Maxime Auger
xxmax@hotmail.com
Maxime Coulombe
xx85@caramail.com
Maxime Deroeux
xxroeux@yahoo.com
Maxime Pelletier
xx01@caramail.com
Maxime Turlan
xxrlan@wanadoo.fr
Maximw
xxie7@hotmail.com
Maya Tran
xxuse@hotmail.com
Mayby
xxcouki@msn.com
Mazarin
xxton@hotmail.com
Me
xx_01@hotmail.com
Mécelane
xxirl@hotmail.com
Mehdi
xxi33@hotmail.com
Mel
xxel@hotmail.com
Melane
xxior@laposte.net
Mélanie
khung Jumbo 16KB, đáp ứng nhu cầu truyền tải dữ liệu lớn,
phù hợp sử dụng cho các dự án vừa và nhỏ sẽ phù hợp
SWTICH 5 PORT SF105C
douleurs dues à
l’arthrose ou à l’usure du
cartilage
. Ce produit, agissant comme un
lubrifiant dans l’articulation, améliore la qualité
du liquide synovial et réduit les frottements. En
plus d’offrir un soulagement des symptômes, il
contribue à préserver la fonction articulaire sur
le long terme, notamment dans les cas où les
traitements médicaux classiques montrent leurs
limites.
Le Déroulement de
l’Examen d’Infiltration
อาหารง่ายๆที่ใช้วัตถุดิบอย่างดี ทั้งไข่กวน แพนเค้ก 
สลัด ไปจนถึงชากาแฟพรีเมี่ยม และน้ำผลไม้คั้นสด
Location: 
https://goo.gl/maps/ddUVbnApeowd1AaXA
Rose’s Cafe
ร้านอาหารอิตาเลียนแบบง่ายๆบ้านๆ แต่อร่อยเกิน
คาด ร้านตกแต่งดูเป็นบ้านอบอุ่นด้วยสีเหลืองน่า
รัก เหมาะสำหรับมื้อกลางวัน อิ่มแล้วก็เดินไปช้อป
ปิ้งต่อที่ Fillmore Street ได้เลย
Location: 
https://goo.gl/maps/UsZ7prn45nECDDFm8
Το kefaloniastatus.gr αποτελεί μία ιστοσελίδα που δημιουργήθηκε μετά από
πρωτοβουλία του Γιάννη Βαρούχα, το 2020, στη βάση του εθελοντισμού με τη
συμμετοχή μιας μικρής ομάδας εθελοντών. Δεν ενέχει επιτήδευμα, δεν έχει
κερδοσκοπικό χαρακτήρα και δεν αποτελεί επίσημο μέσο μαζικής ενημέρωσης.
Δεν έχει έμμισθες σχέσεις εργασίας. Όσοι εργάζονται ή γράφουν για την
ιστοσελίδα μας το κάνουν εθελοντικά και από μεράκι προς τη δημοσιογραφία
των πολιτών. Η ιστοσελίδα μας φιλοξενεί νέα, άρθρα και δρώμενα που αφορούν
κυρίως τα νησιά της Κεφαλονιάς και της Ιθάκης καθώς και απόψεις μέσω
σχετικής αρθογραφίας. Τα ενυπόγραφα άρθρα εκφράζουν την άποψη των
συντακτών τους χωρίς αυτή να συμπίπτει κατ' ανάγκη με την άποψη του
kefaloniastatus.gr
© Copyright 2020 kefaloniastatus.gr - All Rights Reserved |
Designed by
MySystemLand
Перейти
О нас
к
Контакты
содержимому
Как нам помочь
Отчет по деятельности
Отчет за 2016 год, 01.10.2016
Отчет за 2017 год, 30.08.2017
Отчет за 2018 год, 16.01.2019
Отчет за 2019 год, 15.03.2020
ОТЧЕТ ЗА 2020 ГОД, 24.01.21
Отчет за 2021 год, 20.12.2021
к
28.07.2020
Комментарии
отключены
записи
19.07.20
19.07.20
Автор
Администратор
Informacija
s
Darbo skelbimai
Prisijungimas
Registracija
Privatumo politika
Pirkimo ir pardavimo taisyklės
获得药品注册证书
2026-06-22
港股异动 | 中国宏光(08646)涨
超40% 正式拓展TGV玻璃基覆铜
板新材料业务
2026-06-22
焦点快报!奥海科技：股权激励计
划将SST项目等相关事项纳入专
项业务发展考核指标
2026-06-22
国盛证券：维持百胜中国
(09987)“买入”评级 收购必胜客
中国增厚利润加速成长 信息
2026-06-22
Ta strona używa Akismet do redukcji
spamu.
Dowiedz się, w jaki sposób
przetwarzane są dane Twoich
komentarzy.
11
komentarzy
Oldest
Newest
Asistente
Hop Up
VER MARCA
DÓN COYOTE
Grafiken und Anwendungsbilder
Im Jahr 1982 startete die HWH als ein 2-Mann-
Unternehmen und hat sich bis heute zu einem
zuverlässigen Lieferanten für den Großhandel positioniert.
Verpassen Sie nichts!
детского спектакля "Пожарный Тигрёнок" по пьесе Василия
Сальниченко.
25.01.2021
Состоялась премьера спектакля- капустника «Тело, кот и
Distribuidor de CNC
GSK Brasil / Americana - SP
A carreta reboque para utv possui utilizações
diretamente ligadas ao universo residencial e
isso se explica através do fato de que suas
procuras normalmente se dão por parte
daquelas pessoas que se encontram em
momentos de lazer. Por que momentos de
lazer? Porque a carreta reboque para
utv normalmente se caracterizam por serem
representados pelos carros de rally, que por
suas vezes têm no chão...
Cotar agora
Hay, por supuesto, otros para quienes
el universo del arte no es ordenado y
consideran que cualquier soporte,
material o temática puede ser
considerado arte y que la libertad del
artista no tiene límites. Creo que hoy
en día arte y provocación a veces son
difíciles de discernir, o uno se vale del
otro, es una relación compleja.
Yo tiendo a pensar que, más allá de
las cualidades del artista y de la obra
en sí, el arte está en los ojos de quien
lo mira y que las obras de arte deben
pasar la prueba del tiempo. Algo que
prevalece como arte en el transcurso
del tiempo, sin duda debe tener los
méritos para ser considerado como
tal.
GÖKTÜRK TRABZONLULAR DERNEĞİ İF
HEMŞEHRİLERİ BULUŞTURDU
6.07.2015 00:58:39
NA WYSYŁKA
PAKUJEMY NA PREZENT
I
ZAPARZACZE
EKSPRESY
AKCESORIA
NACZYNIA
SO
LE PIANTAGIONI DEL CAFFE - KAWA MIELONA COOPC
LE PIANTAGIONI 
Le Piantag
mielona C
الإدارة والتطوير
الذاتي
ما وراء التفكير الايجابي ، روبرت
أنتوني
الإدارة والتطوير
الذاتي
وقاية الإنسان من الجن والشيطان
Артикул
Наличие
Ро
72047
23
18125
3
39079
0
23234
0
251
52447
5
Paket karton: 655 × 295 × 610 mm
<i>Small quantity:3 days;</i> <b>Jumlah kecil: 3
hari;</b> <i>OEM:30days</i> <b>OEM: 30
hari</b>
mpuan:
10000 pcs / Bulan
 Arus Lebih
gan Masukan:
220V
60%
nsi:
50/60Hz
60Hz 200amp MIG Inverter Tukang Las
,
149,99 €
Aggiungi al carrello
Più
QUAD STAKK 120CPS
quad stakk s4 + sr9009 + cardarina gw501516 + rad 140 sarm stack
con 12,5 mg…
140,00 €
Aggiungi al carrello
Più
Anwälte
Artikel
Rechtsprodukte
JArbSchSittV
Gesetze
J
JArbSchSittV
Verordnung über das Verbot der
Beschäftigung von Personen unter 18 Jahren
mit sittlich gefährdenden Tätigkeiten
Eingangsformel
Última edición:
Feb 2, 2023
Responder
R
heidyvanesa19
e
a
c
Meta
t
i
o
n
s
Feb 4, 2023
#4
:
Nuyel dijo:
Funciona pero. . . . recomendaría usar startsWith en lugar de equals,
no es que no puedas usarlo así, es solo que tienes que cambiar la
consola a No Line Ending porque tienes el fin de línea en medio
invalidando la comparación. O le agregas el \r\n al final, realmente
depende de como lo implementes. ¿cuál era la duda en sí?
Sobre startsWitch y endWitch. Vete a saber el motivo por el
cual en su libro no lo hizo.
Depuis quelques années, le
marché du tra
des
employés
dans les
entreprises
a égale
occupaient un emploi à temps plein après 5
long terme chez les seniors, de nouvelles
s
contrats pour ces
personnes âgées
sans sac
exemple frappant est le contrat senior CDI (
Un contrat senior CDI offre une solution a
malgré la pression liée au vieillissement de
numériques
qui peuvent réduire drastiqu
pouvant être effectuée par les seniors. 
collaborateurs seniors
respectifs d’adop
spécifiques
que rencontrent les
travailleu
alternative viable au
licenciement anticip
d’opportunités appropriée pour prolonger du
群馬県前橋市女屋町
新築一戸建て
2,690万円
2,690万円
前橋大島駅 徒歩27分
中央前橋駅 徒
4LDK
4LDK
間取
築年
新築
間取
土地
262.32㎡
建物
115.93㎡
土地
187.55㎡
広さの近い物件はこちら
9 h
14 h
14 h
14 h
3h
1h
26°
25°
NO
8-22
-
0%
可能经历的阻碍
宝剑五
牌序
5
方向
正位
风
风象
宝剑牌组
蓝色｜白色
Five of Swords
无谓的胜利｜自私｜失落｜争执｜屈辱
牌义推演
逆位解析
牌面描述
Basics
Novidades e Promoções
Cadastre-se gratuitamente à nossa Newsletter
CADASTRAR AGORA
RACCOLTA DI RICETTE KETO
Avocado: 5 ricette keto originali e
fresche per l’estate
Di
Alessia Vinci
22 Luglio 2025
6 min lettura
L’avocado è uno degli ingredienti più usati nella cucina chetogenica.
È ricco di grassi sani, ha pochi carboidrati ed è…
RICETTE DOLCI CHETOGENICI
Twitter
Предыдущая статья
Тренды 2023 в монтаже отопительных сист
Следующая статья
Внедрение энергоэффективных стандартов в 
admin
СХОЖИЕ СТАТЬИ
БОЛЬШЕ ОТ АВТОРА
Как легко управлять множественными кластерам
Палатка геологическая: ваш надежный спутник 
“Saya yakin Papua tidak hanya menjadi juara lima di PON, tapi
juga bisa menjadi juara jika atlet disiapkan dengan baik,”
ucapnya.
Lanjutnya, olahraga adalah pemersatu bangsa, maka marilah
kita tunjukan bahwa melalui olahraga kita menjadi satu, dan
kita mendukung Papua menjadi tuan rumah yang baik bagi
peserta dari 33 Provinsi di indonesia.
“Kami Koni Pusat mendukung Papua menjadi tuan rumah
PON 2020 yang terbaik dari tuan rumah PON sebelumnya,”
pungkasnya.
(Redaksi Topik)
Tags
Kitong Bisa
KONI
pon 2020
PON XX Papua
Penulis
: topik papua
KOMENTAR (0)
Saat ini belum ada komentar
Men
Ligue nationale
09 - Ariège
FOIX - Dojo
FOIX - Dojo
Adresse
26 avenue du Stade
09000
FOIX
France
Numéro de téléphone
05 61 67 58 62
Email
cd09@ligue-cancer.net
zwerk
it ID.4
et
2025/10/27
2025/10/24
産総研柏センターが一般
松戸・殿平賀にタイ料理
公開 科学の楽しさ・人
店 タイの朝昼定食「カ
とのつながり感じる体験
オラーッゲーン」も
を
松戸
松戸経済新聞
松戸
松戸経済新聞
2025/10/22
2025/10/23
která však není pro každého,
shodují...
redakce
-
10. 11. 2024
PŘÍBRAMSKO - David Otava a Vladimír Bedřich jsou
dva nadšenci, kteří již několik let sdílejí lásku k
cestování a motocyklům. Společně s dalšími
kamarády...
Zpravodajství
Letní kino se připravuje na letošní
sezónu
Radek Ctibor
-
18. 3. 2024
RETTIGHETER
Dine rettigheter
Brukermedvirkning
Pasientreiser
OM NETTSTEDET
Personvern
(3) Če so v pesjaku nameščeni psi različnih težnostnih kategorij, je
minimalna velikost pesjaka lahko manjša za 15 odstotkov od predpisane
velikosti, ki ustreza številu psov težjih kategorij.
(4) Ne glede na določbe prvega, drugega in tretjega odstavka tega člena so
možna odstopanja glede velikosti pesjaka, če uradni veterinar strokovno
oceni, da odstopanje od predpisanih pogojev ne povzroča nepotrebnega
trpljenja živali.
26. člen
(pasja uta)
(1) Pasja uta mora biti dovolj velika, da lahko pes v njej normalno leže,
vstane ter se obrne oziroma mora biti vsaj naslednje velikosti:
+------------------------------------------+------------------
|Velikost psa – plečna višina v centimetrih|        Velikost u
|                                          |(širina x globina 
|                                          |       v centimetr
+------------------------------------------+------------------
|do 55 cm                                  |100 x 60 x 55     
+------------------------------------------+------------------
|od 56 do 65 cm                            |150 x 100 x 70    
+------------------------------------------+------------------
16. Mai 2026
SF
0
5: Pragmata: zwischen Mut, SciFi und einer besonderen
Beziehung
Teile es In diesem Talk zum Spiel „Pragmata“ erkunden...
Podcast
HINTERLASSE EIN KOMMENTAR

───

### [The problem]
The lines to return begin at the first line of the records and end at the line holding "σχετικής αρθογραφίας. Τα"; please return them exactly, including both, and nothing beyond.

### [Exercise solution]
Maxime Auger
xxmax@hotmail.com
Maxime Coulombe
xx85@caramail.com
Maxime Deroeux
xxroeux@yahoo.com
Maxime Pelletier
xx01@caramail.com
Maxime Turlan
xxrlan@wanadoo.fr
Maximw
xxie7@hotmail.com
Maya Tran
xxuse@hotmail.com
Mayby
xxcouki@msn.com
Mazarin
xxton@hotmail.com
Me
xx_01@hotmail.com
Mécelane
xxirl@hotmail.com
Mehdi
xxi33@hotmail.com
Mel
xxel@hotmail.com
Melane
xxior@laposte.net
Mélanie
khung Jumbo 16KB, đáp ứng nhu cầu truyền tải dữ liệu lớn,
phù hợp sử dụng cho các dự án vừa và nhỏ sẽ phù hợp
SWTICH 5 PORT SF105C
douleurs dues à
l’arthrose ou à l’usure du
cartilage
. Ce produit, agissant comme un
lubrifiant dans l’articulation, améliore la qualité
du liquide synovial et réduit les frottements. En
plus d’offrir un soulagement des symptômes, il
contribue à préserver la fonction articulaire sur
le long terme, notamment dans les cas où les
traitements médicaux classiques montrent leurs
limites.
Le Déroulement de
l’Examen d’Infiltration
อาหารง่ายๆที่ใช้วัตถุดิบอย่างดี ทั้งไข่กวน แพนเค้ก 
สลัด ไปจนถึงชากาแฟพรีเมี่ยม และน้ำผลไม้คั้นสด
Location: 
https://goo.gl/maps/ddUVbnApeowd1AaXA
Rose’s Cafe
ร้านอาหารอิตาเลียนแบบง่ายๆบ้านๆ แต่อร่อยเกิน
คาด ร้านตกแต่งดูเป็นบ้านอบอุ่นด้วยสีเหลืองน่า
รัก เหมาะสำหรับมื้อกลางวัน อิ่มแล้วก็เดินไปช้อป
ปิ้งต่อที่ Fillmore Street ได้เลย
Location: 
https://goo.gl/maps/UsZ7prn45nECDDFm8
Το kefaloniastatus.gr αποτελεί μία ιστοσελίδα που δημιουργήθηκε μετά από
πρωτοβουλία του Γιάννη Βαρούχα, το 2020, στη βάση του εθελοντισμού με τη
συμμετοχή μιας μικρής ομάδας εθελοντών. Δεν ενέχει επιτήδευμα, δεν έχει
κερδοσκοπικό χαρακτήρα και δεν αποτελεί επίσημο μέσο μαζικής ενημέρωσης.
Δεν έχει έμμισθες σχέσεις εργασίας. Όσοι εργάζονται ή γράφουν για την
ιστοσελίδα μας το κάνουν εθελοντικά και από μεράκι προς τη δημοσιογραφία
των πολιτών. Η ιστοσελίδα μας φιλοξενεί νέα, άρθρα και δρώμενα που αφορούν
κυρίως τα νησιά της Κεφαλονιάς και της Ιθάκης καθώς και απόψεις μέσω
σχετικής αρθογραφίας. Τα ενυπόγραφα άρθρα εκφράζουν την άποψη των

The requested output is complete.